リクを抱き起こして「おい、リク」と頬を手の平で叩いた。冷たい。五月の生ぬるい空気の中、陸の顔に添えた手だけがほんのり冷えた。リクは死んでいた。僕は体中の血液が沈んでいくのを感じた。暫くの間、弟の顔を呆然と眺めることしかできなかった。
「なんで死んでんだよ」
 その言葉は独り言になった。ちっとも腑に落ちないので直ぐに悲しさはやってこなかったが、眉間の深部に鈍い痛みを感じた後、あー、とか、わー、とか僕は叫んでいた。
 刺さっている包丁は僕の力では引っこ抜けなかった。弟は左手で一枚のトランプを握っていた。絵柄はジョーカー。弟は何故かジョーカーがたいへん好きで、子供の頃、トランプで遊ぶ時は決まってこのジョーカーに執着していた。トランプゲームの一種である「大富豪」では、ジョーカーを利用して「革命」という技を多用した。革命、は一番弱いカードが一番強くなることで、優劣が引っ繰り返り予想外の番狂わせを起こす。だけど、弟が大富豪で勝つことは少なかった。
弟は「ババ抜き」でもジョーカーを手札に持ちたがった。ジョーカーを持ったものが負けるのに、だ。なので、弟はババ抜きでもいつも負けていた。

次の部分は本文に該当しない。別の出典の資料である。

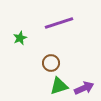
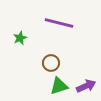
purple line: rotated 32 degrees clockwise
purple arrow: moved 2 px right, 2 px up
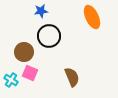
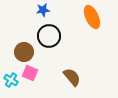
blue star: moved 2 px right, 1 px up
brown semicircle: rotated 18 degrees counterclockwise
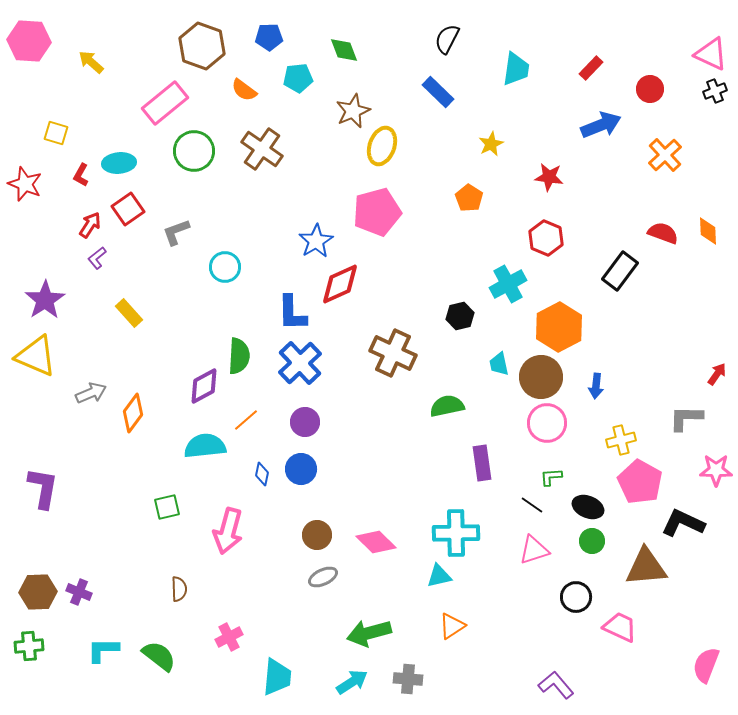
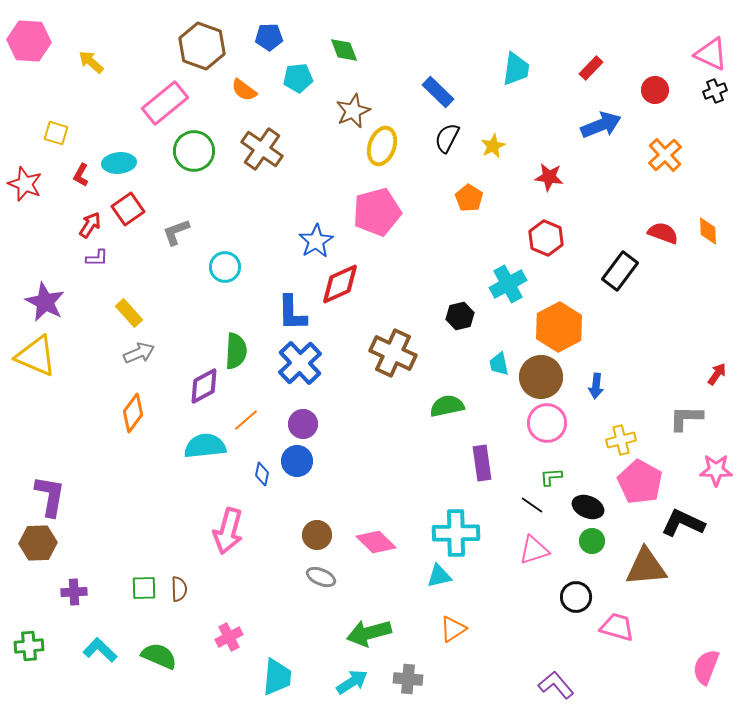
black semicircle at (447, 39): moved 99 px down
red circle at (650, 89): moved 5 px right, 1 px down
yellow star at (491, 144): moved 2 px right, 2 px down
purple L-shape at (97, 258): rotated 140 degrees counterclockwise
purple star at (45, 300): moved 2 px down; rotated 12 degrees counterclockwise
green semicircle at (239, 356): moved 3 px left, 5 px up
gray arrow at (91, 393): moved 48 px right, 40 px up
purple circle at (305, 422): moved 2 px left, 2 px down
blue circle at (301, 469): moved 4 px left, 8 px up
purple L-shape at (43, 488): moved 7 px right, 8 px down
green square at (167, 507): moved 23 px left, 81 px down; rotated 12 degrees clockwise
gray ellipse at (323, 577): moved 2 px left; rotated 48 degrees clockwise
brown hexagon at (38, 592): moved 49 px up
purple cross at (79, 592): moved 5 px left; rotated 25 degrees counterclockwise
orange triangle at (452, 626): moved 1 px right, 3 px down
pink trapezoid at (620, 627): moved 3 px left; rotated 9 degrees counterclockwise
cyan L-shape at (103, 650): moved 3 px left; rotated 44 degrees clockwise
green semicircle at (159, 656): rotated 15 degrees counterclockwise
pink semicircle at (706, 665): moved 2 px down
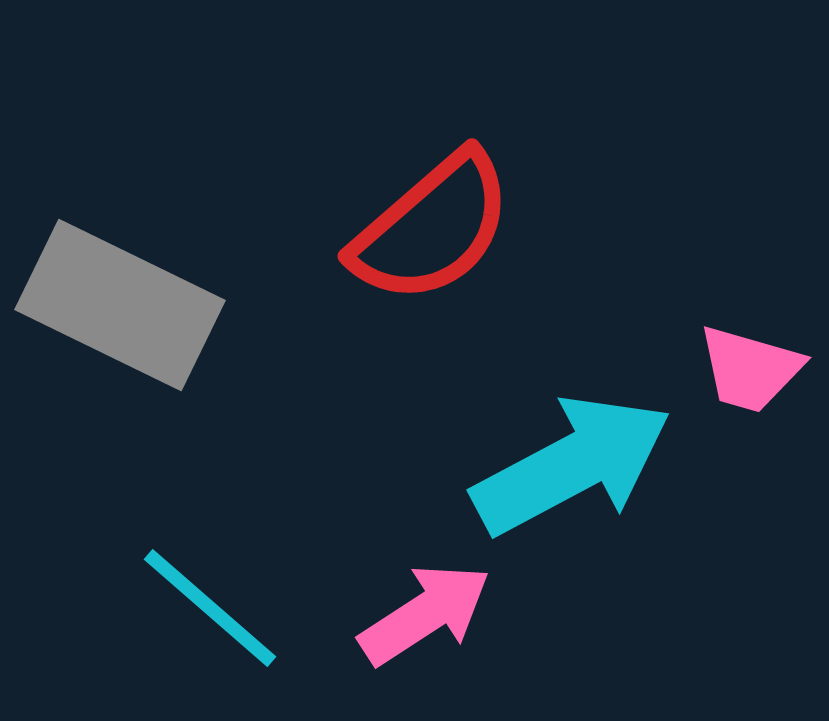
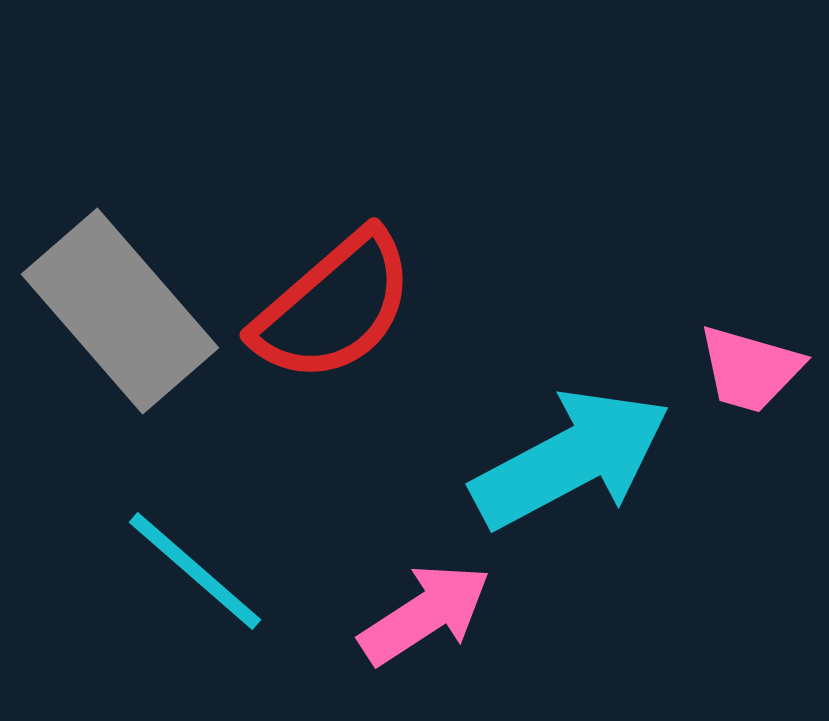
red semicircle: moved 98 px left, 79 px down
gray rectangle: moved 6 px down; rotated 23 degrees clockwise
cyan arrow: moved 1 px left, 6 px up
cyan line: moved 15 px left, 37 px up
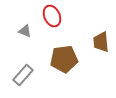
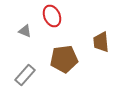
gray rectangle: moved 2 px right
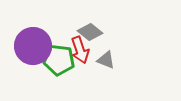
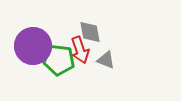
gray diamond: rotated 40 degrees clockwise
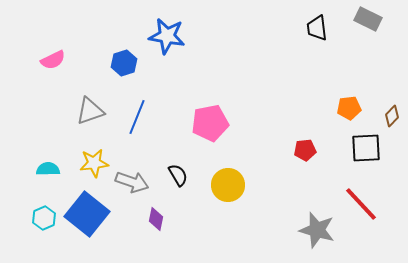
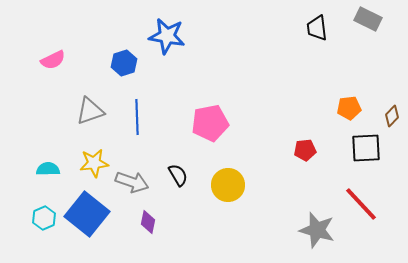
blue line: rotated 24 degrees counterclockwise
purple diamond: moved 8 px left, 3 px down
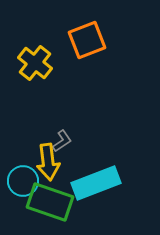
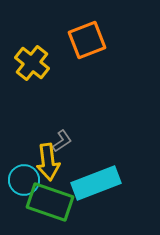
yellow cross: moved 3 px left
cyan circle: moved 1 px right, 1 px up
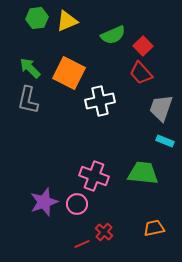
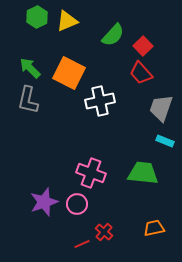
green hexagon: moved 1 px up; rotated 20 degrees counterclockwise
green semicircle: rotated 25 degrees counterclockwise
pink cross: moved 3 px left, 3 px up
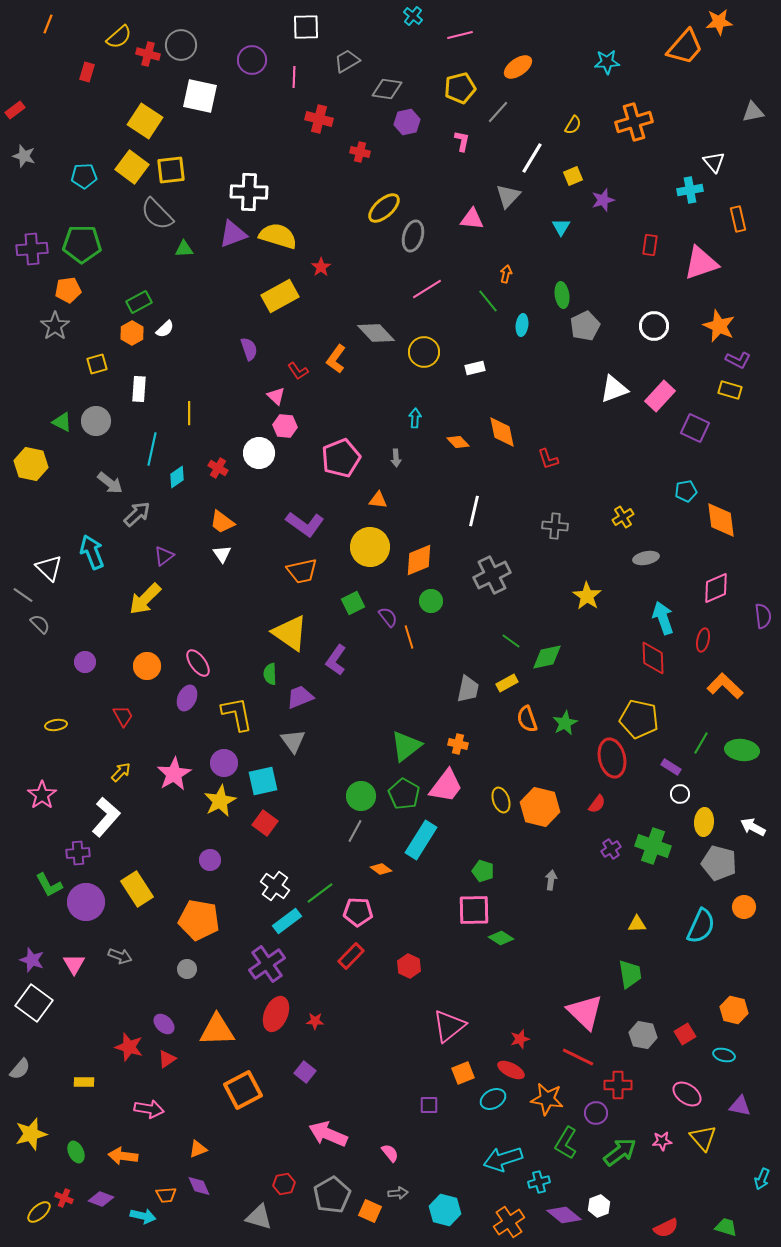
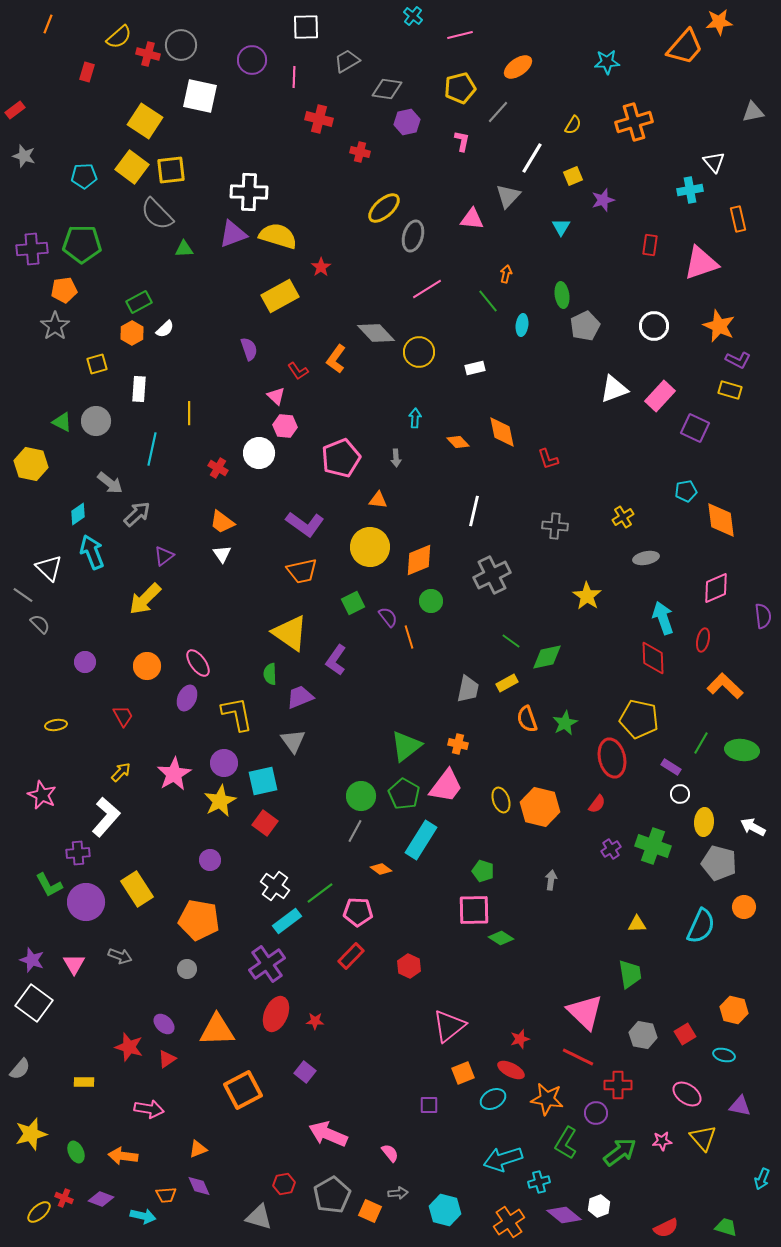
orange pentagon at (68, 290): moved 4 px left
yellow circle at (424, 352): moved 5 px left
cyan diamond at (177, 477): moved 99 px left, 37 px down
pink star at (42, 795): rotated 12 degrees counterclockwise
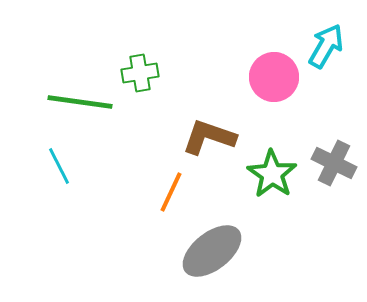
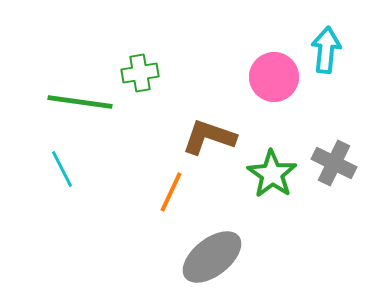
cyan arrow: moved 4 px down; rotated 24 degrees counterclockwise
cyan line: moved 3 px right, 3 px down
gray ellipse: moved 6 px down
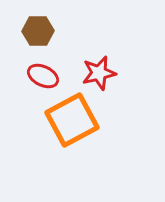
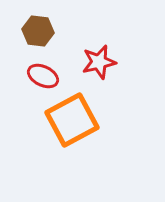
brown hexagon: rotated 8 degrees clockwise
red star: moved 11 px up
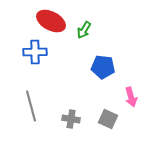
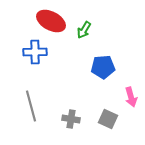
blue pentagon: rotated 10 degrees counterclockwise
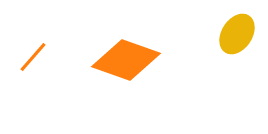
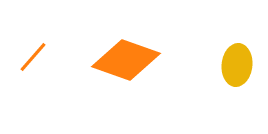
yellow ellipse: moved 31 px down; rotated 27 degrees counterclockwise
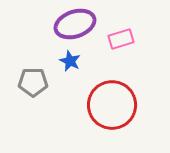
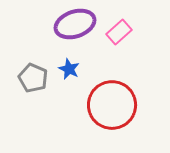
pink rectangle: moved 2 px left, 7 px up; rotated 25 degrees counterclockwise
blue star: moved 1 px left, 8 px down
gray pentagon: moved 4 px up; rotated 24 degrees clockwise
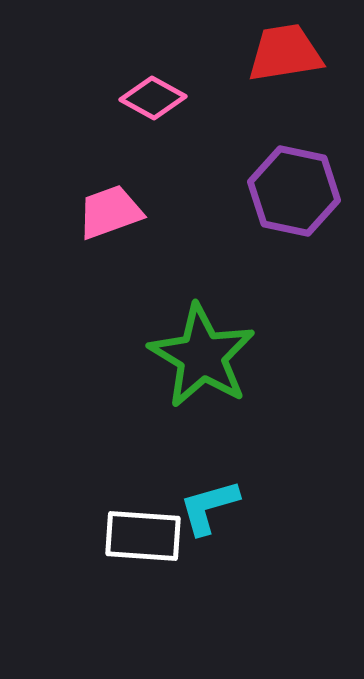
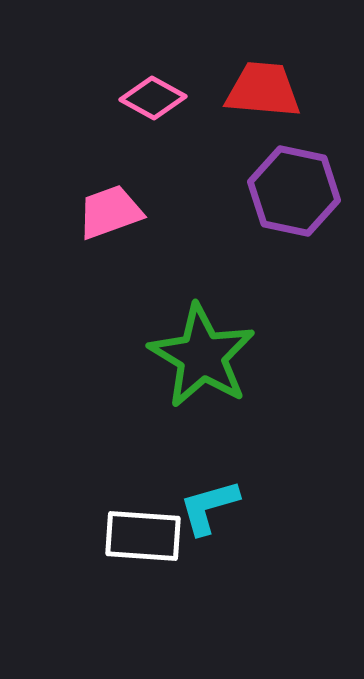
red trapezoid: moved 22 px left, 37 px down; rotated 14 degrees clockwise
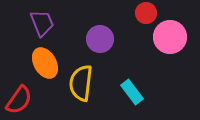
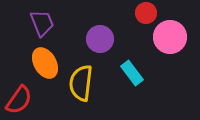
cyan rectangle: moved 19 px up
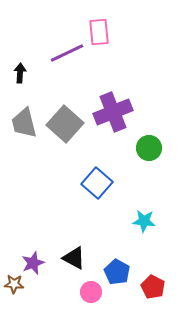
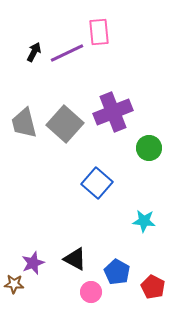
black arrow: moved 14 px right, 21 px up; rotated 24 degrees clockwise
black triangle: moved 1 px right, 1 px down
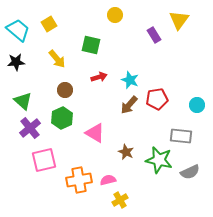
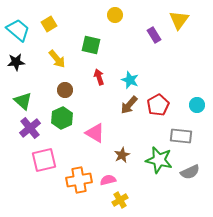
red arrow: rotated 91 degrees counterclockwise
red pentagon: moved 1 px right, 6 px down; rotated 20 degrees counterclockwise
brown star: moved 4 px left, 3 px down; rotated 21 degrees clockwise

 ゲームに勝たないと気が済まない僕にとって、弟は都合の良い相手だった。いや、たぶん、リクはわざと負けていた。負け役を買って出ていた。負けると機嫌を悪くしていた僕のせいだろうか。弟がいつも勝ちを譲ってくれているということに僕は気付いていた。それなのに僕は、変な戦い方をする弟に嫌悪感を抱いていた。わざと負けられるのも勘に障るのだ。
 弟が死んでいるのは間違いない。救急車を呼ぼうと立ち上がった時、デスクの上にあるメモ紙に気付いた。遺書かもしれない。何かが書かれているメモ紙を手に取った。そこにははっきりとした文字で、こう書かれていた。
「僕がお父さんを殺した」
僕の心臓がバクンとおっきな音を立てた。
とっさに僕はそのメモ紙をクシャクシャに握り潰し、部屋を飛び出してトイレに駆け込み便器に放り込んだ。弟は罪を償ったんだ。執行猶予期間も満了して、弟がしたことは帳消しになったのに、こんなことを書き残して、何になるというのだ。
水を流すと勢いよくトイレの底に沈んでいった。それと同時に、悪いことをしてしまったという僕の後ろめたさも吸い取ってくれた気がした。あれは、よかった、よかったんだ、リクがしたことは悪いことじゃない。リクは悪者じゃない。